(Saved entries)
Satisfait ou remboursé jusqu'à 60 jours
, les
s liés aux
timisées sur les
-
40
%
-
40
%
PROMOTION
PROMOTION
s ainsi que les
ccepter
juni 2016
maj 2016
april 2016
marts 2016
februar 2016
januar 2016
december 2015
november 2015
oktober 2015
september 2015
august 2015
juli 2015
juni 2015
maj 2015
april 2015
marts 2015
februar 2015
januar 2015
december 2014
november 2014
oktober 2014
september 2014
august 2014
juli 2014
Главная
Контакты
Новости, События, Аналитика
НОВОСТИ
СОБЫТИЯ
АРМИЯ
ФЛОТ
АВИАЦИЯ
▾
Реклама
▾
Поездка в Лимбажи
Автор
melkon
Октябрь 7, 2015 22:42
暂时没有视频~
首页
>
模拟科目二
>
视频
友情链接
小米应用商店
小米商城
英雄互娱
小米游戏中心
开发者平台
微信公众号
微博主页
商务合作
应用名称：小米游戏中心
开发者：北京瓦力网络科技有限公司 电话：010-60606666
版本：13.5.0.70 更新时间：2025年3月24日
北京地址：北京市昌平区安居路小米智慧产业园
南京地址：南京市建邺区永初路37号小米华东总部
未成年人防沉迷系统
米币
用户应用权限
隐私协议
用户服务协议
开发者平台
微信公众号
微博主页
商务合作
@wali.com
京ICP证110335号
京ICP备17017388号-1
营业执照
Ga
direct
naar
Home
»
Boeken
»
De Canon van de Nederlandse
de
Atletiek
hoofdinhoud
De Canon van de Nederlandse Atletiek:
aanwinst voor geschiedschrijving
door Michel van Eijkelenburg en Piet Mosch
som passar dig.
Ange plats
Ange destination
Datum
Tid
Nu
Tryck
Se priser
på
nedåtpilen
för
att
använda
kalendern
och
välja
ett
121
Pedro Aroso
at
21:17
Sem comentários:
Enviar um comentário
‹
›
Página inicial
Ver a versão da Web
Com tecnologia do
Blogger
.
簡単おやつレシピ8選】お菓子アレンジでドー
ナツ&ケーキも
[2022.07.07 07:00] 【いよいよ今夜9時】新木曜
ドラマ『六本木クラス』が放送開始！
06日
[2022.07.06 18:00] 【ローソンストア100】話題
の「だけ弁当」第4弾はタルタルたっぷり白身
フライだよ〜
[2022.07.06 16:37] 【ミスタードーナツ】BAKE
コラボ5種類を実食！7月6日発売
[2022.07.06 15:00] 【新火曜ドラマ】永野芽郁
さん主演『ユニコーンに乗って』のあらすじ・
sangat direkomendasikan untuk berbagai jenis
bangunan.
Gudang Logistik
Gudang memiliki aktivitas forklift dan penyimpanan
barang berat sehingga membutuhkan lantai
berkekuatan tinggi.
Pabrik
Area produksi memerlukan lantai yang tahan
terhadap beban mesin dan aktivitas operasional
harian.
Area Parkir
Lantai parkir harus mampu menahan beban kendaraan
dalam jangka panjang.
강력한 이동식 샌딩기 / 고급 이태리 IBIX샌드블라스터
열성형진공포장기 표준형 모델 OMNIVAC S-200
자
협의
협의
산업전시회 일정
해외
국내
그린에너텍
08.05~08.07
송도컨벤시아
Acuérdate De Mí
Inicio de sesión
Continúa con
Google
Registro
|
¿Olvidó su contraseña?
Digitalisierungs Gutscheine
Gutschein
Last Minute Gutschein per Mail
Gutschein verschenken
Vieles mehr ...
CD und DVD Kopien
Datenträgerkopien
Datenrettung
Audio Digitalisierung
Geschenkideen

--- ACTIVITY ---
Across the data, count every line where the string "Atletiek" turns up, then write only that count.

--- SOLUTION ---
2